My name was on my chest and women runners were relatively rarer so I got lots of cheers, especially in the Bronx. Into Manhattan and Harlem. I tried to admire the architecture but the late fall setting sun's in the south glare blinded me. I stopped at one point to stretch my cramping legs and immediately I am swarmed by on-lookers wondering if I am OK. Yes, just need to stretch. Into Central Park. As it is warmer there than in Michigan, no fall colors. It is amazingly hilly or maybe my fatigue just makes it seem so. Also the roads are very narrow and all those once speedier men are fading into slow-moving zombies blocking my way  annoying me as I don't want to run any extra distance trying to get around them. We leave the park briefly to run on 59th St  and then re-enter at Columbus Circle. Now I know that I will be done in less than 4 minutes and I am re-energized.  The route to the finish is wider and loud music is playing. I try to sprint the last 100 feet. I am not sure if I ever got a picture of me finishing. There were so many more runners here. My time was a disappointing 4:10  but if corrected for that really bad 1st mile, was well under 3:50. Pictured above, the true time (after being held up 4 minutes at the start, was 3:48). I look like a drowned rat as I throw the water I can't drink on to my head to cool myself. It is hard to look pretty running a marathon, not that I cared. Right after I finish, I have stand for quite some time in a finish chute to make sure of our running order. They cover each one of us with a mylar blanket. However, especially after exercising, I faint unless I move. I start to faint and workers hold me up. I think I was put briefly in a medical tent, I really can't remember. I know I was worried about Steve and how he would find me. He finished 10 minutes later, must have done alot of walking We take the subway back to Brooklyn to his parent's apartment where the kids were staying.
We are tired beyond belief.

Yesterday runners included the Chilean miner. He didn't want to be trapped in a mine for 60days plus to interfere with his training schedule so he made himself some sort of harness so he could run in place against a force. This is a dedicated runner despite not having the build (he is very squat). He was clearly living his dream.
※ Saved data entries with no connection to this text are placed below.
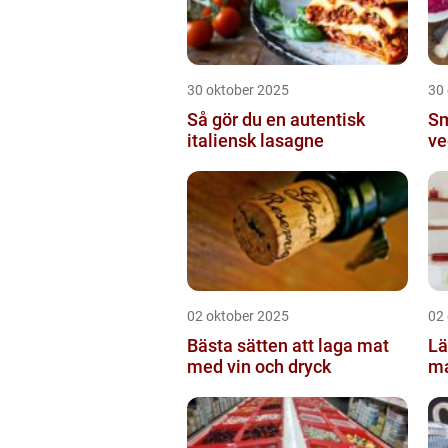
30 oktober 2025
30
Så gör du en autentisk
Sm
italiensk lasagne
ve
02 oktober 2025
02
Bästa sätten att laga mat
Lä
med vin och dryck
ma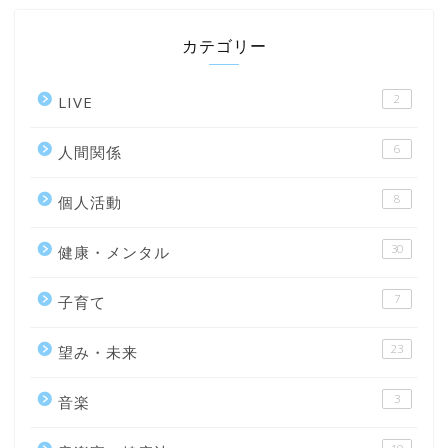
カテゴリー
2
LIVE
6
人間関係
8
個人活動
30
健康・メンタル
7
子育て
23
望み・未来
3
音楽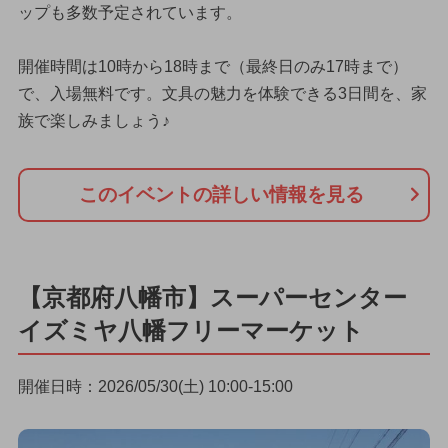
ップも多数予定されています。
開催時間は10時から18時まで（最終日のみ17時まで）
で、入場無料です。文具の魅力を体験できる3日間を、家
族で楽しみましょう♪
このイベントの詳しい情報を見る
【京都府八幡市】スーパーセンター
イズミヤ八幡フリーマーケット
開催日時：2026/05/30(土) 10:00-15:00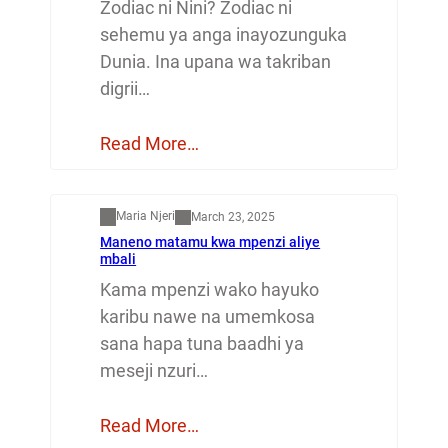
Zodiac ni Nini? Zodiac ni
sehemu ya anga inayozunguka
Dunia. Ina upana wa takriban
digrii…
Read More…
Mapenzi
Maria Njeri
March 23, 2025
Maneno matamu kwa mpenzi aliye
mbali
Kama mpenzi wako hayuko
karibu nawe na umemkosa
sana hapa tuna baadhi ya
meseji nzuri…
Read More…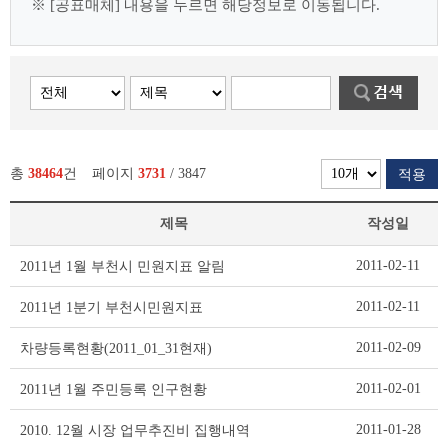
※ [공표매체] 내용을 누르면 해당정보로 이동됩니다.
총
38464
건
페이지
3731
/ 3847
적용
제목
작성일
사
2011-02-11
2011년 1월 부천시 민원지표 알림
전
정
2011-02-11
2011년 1분기 부천시민원지표
보
공
2011-02-09
차량등록현황(2011_01_31현재)
표
리
2011-02-01
2011년 1월 주민등록 인구현황
스
트
2011-01-28
2010. 12월 시장 업무추진비 집행내역
테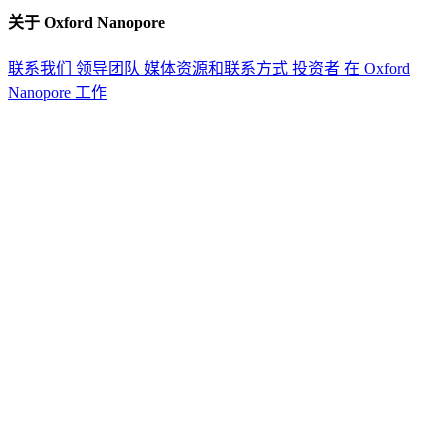
关于 Oxford Nanopore
联系我们
领导团队
媒体资源和联系方式
投资者
在 Oxford
Nanopore 工作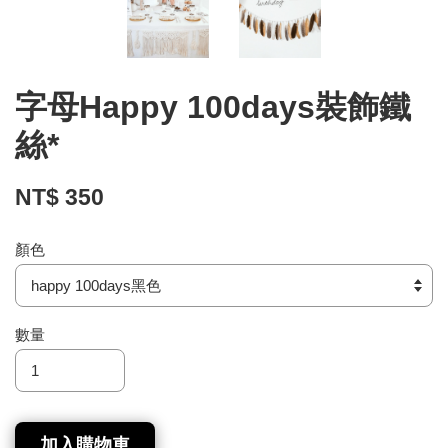
字母Happy 100days裝飾鐵
絲*
NT$ 350
顏色
數量
加入購物車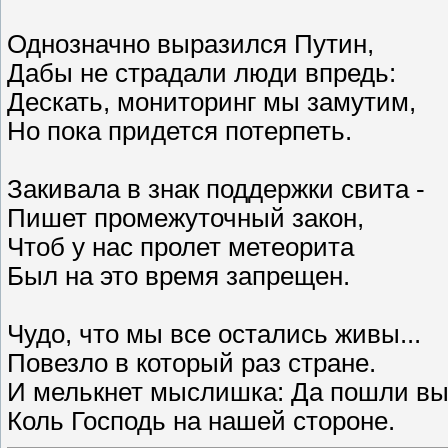
Однозначно выразился Путин,
Дабы не страдали люди впредь:
Дескать, мониторинг мы замутим,
Но пока придется потерпеть.
Закивала в знак поддержки свита -
Пишет промежуточный закон,
Чтоб у нас пролет метеорита
Был на это время запрещен.
Чудо, что мы все остались живы...
Повезло в который раз стране.
И мелькнет мыслишка: Да пошли вы
Коль Господь на нашей стороне.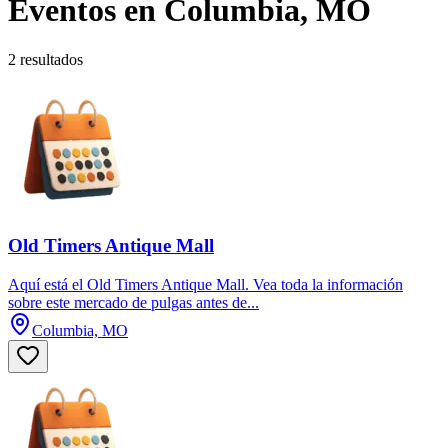
Eventos en Columbia, MO
2 resultados
Old Timers Antique Mall
Aquí está el Old Timers Antique Mall. Vea toda la información
sobre este mercado de pulgas antes de...
Columbia, MO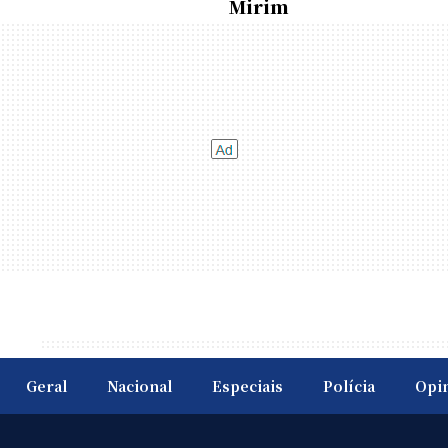
Mirim
Geral
Nacional
Especiais
Polícia
Opi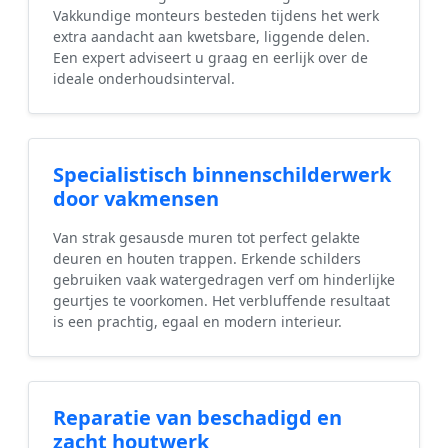
Vakkundige monteurs besteden tijdens het werk
extra aandacht aan kwetsbare, liggende delen.
Een expert adviseert u graag en eerlijk over de
ideale onderhoudsinterval.
Specialistisch binnenschilderwerk
door vakmensen
Van strak gesausde muren tot perfect gelakte
deuren en houten trappen. Erkende schilders
gebruiken vaak watergedragen verf om hinderlijke
geurtjes te voorkomen. Het verbluffende resultaat
is een prachtig, egaal en modern interieur.
Reparatie van beschadigd en
zacht houtwerk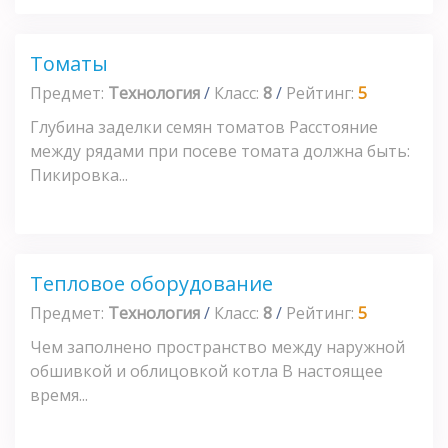
Томаты
Предмет:
Технология
/
Класс:
8
/
Рейтинг:
5
Глубина заделки семян томатов Расстояние
между рядами при посеве томата должна быть:
Пикировка...
Тепловое оборудование
Предмет:
Технология
/
Класс:
8
/
Рейтинг:
5
Чем заполнено пространство между наружной
обшивкой и облицовкой котла В настоящее
время...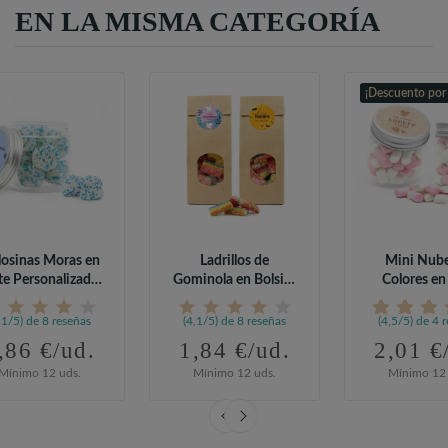
EN LA MISMA CATEGORÍA
¡Descuento por
osinas Moras en
Ladrillos de
Mini Nube
te Personalizado
Gominola en Bolsita
Colores en
para...
Kraft...
Personaliza
,1/5) de 8 reseñas
(4,1/5) de 8 reseñas
(4,5/5) de 4 
,86 €/ud.
1,84 €/ud.
2,01 €
Mínimo 12 uds.
Mínimo 12 uds.
Mínimo 12 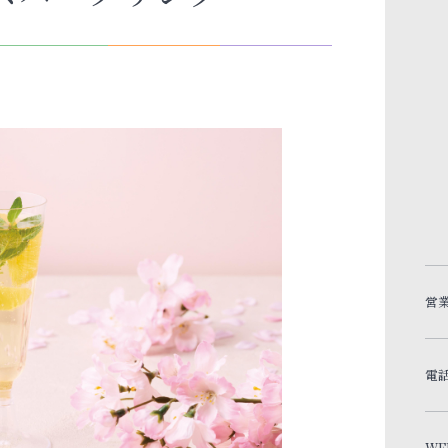
営
電
WE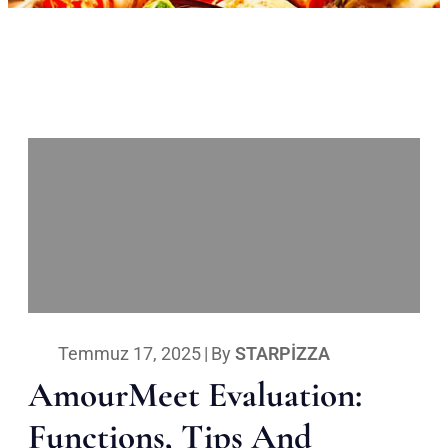
Temmuz 17, 2025
|
By
STARPIZZA
AmourMeet Evaluation:
Functions, Tips And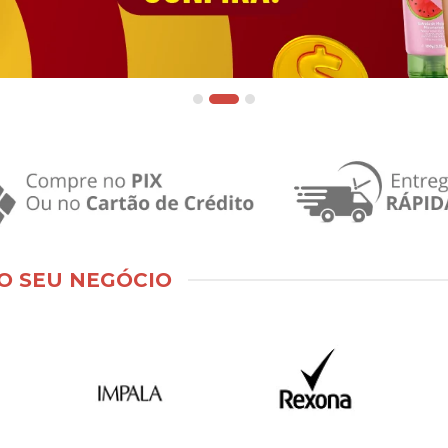
O SEU NEGÓCIO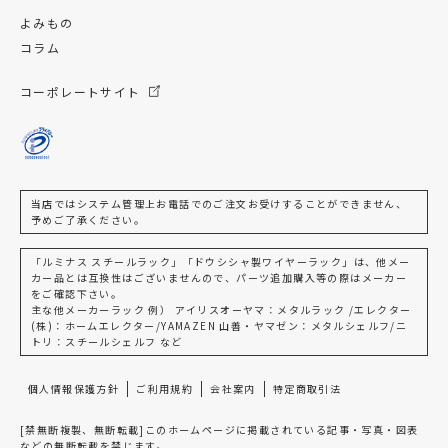
よみもの
コラム
コーポレートサイト
当店ではシステム管理上お電話でのご注文お受けすることができません、
予めご了承ください。
「ルミナス スチールラック」「ドウシシャ製ワイヤーラック」は、他メー
カー品とは互換性はございませんので、パーツ追加購入等の際はメーカー
をご確認下さい。
主な他メーカーラック 例） アイリスオーヤマ：メタルラック /エレクター
(株)：ホームエレクター/YAMAZEN 山善・ヤマゼン：メタルシェルフ/ニ
トリ：スチールシェルフ など
個人情報保護方針
ご利用規約
会社案内
特定商取引法
[禁無断複製、無断転載]このホームページに掲載されている記事・写真・図表
などの無断転載を禁じます。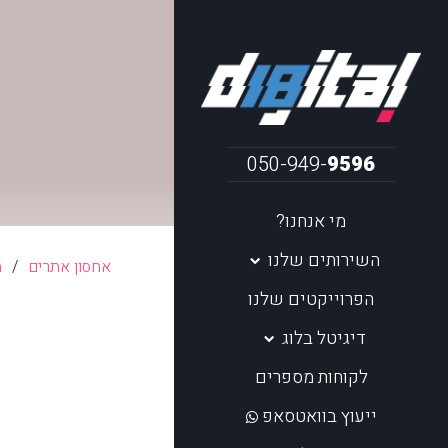
050-949-
9596
מי אנחנו?
השירותים שלנו
אחסון אתרים
/
ח
הפרוייקטים שלנו
דיגיטל בלוג
לקוחות מספרים
ייעוץ בוואטסאפ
If I somehow could lose all this excess, I would like to run another marathon. Running so much while large is putting me at risk for injury. As it is, I think I have a stress fracture in my toe and the pain of it was leaking through the cloud of endorphins yesterday. And I am now so impossibly slow. Age? Weight? Really bad form?

But I am out there, slowly pounding the pavement, preferably the hard packed clay kind, absurdly swinging my arms (which I try to correct if I think I am being watched). It doesn't seem to be making much of a dent into my now ( compared to early years) huge waist. I do have legs of a younger woman though and great circulation. I look healthy. Hopefully tomorrow, I won't find something to  dispute that.